A new report has cast doubt over the much-publicised relocation of the headquarters of De Beers’ sales and marketing arm from London to Gaborone because the development has not led to more Batswana becoming business owners in this potentially lucrative field.
Compiled by the United Nations Conference on Trade and Development (UNCTAD), the document is titled “National ICT Review and Ecommerce Strategy for Botswana” and was launched recently.
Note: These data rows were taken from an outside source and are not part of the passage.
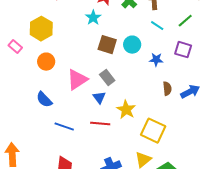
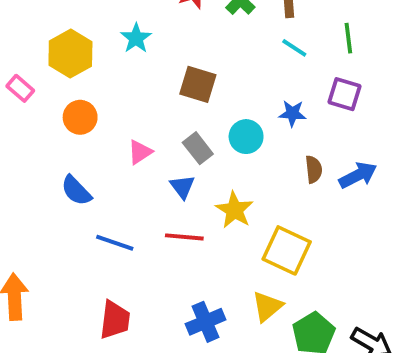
cyan star: (93, 18) -> (136, 38), moved
green line: (185, 21) -> (348, 38), turned -56
cyan circle: (132, 45) -> (246, 137), moved
pink triangle: (77, 80) -> (140, 152), size x0.6

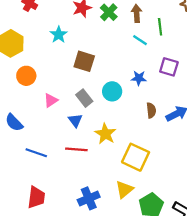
cyan star: (136, 38) -> (59, 35), moved
green line: (348, 38) -> (160, 27), moved
orange circle: (80, 117) -> (26, 76), moved

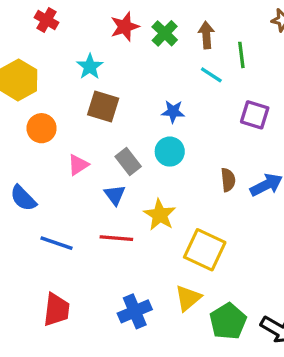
brown square: (84, 61) -> (103, 107), moved
blue star: (139, 78) -> (173, 112), moved

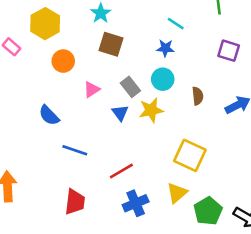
cyan line: (211, 75) -> (176, 24), moved
brown semicircle: (228, 180) -> (198, 96), moved
yellow star: (160, 215) -> (151, 110), moved, turned 30
red line: (116, 238) -> (121, 171), moved, turned -35

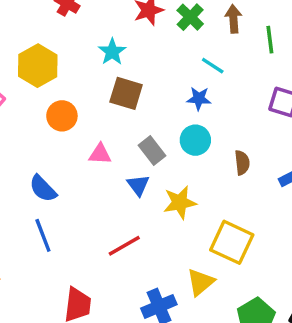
pink triangle: (92, 89) -> (100, 154), turned 36
yellow star: (151, 110) -> (180, 202), moved
blue line: (75, 150) -> (43, 235), moved, turned 50
red line: (121, 171) -> (124, 246), moved
yellow triangle: (177, 193) -> (201, 282), moved

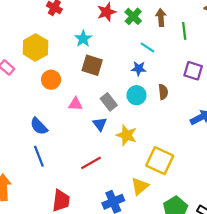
brown semicircle: (242, 163) -> (163, 92), moved
yellow star: (180, 202) -> (126, 135), turned 30

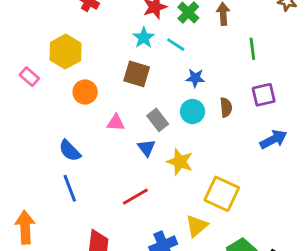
green line: (184, 31) -> (252, 49), moved
cyan star: (83, 39) -> (144, 38), moved
cyan line: (148, 47) -> (176, 45), moved
purple square: (193, 71) -> (264, 95), moved, turned -30

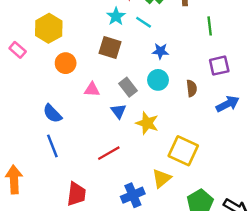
brown semicircle: (226, 107) -> (192, 88), moved

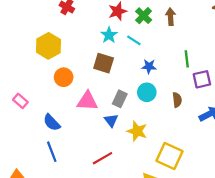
green line: (210, 26) -> (187, 59), moved
pink rectangle: (18, 50) -> (20, 101), moved
gray rectangle: (128, 87) -> (120, 99), turned 63
pink triangle: (92, 90) -> (87, 101), size x1.5

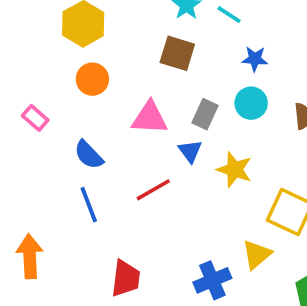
orange circle: (64, 77) -> (92, 79), moved
red line: (102, 158) -> (153, 190), moved

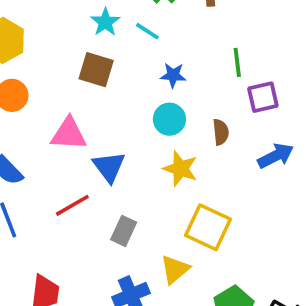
gray rectangle: (205, 114) -> (124, 231), moved
blue triangle: (190, 151) -> (109, 167), size x1.4
yellow star: (234, 170) -> (180, 169), moved

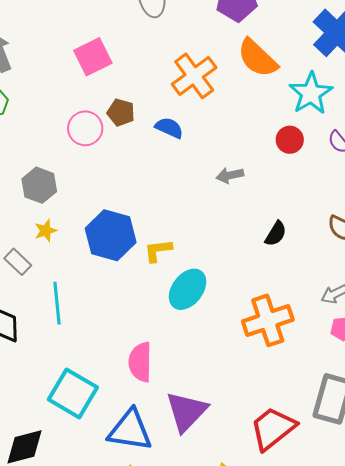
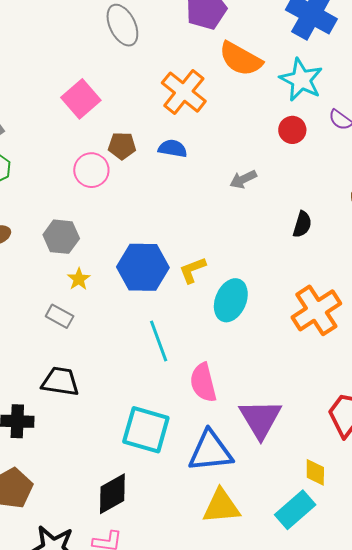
cyan line: (57, 303) -> (159, 341), moved

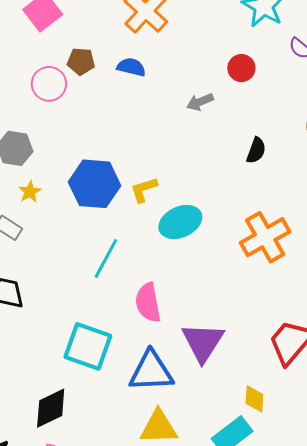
red circle: (292, 130) -> (241, 68), moved
cyan ellipse: (231, 300) -> (180, 222), turned 39
cyan line: (159, 341) -> (106, 258), turned 45

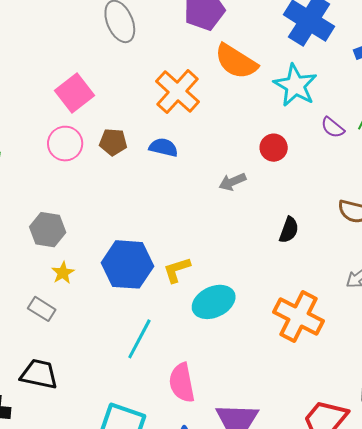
pink circle: (49, 84) -> (65, 144), moved
orange cross: (265, 237) -> (298, 317), turned -33

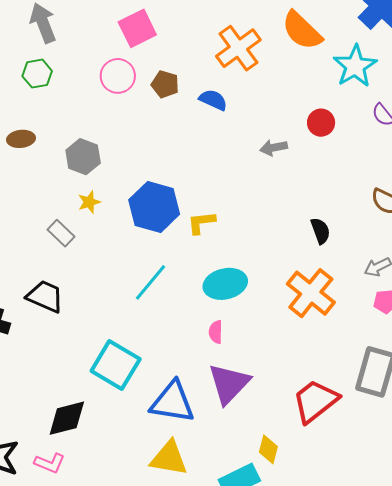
black semicircle: (289, 230) -> (320, 231), moved, turned -52
cyan ellipse: (214, 302) -> (225, 284), moved
pink semicircle: (182, 383) -> (216, 332), moved, size x0.6

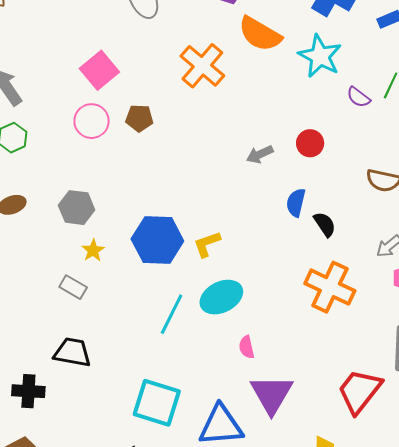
blue semicircle: (213, 100) -> (296, 203), moved, turned -88
red circle: (321, 123) -> (310, 143), moved
cyan ellipse: (225, 284) -> (221, 297), moved

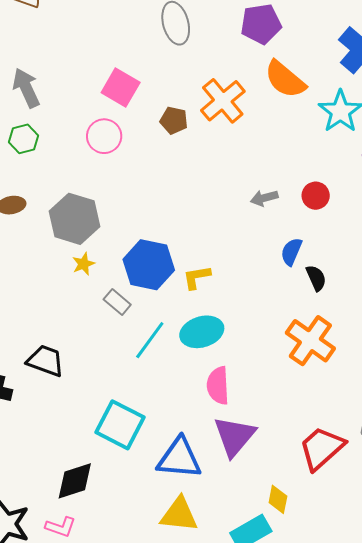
pink square: (99, 70) -> (121, 87), turned -30
brown pentagon: (139, 118) -> (174, 120), moved
gray hexagon: (77, 208) -> (75, 219), size x1.4
gray rectangle: (73, 287) -> (117, 302), moved
pink semicircle: (247, 347) -> (218, 386), size x1.6

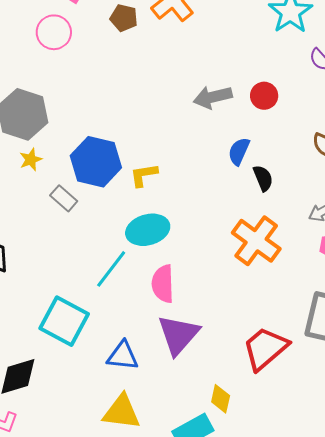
gray arrow: (264, 198) -> (213, 97), size x1.4
cyan line: (150, 340) -> (111, 269), moved
blue triangle: (179, 458) -> (123, 356), size x0.7

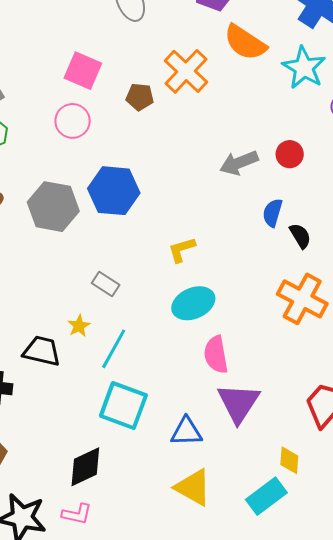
yellow star: (31, 159) -> (79, 326), moved
blue hexagon: (96, 162) -> (114, 191), moved
cyan line: (111, 269) -> (114, 349), moved
yellow triangle: (122, 412) -> (193, 487), turned 30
It states that in 2013, De Beers took major steps to support diamond beneficiation and establish Botswana as a major diamond trading centre by relocating all of its rough diamond sales activities and trading operations from London to Gaborone.
“Competition in the diamond trading business is fierce, especially from other diamond hubs such as Dubai, which hosts a number of prominent jewellery manufacturers, retailers and traders that support the diamond business,” the report says and adds that diamond beneficiation also takes place in South Africa.
The document says since the move of the De Beers operation to Gaborone, Botswana has been building up the diamond beneficiation industry, focusing particularly on building up its cutting and polishing industry and attracting international rough and polished diamond traders to strengthen Gaborone’s position as an international diamond trade hub.
“While the industry is still growing, a combination of factors related to the global economy and fluctuations in diamond prices in the second half of the 2000s has made it challenging for Botswana to establish a lower cost base for diamond processing and to compete successfully in the market, especially with countries with low diamond processing costs,” the report says.
It notes: “As of 2019, there also appear to be indications that the number of Botswana citizens who aspire to work in the cutting and polishing industries has been low.”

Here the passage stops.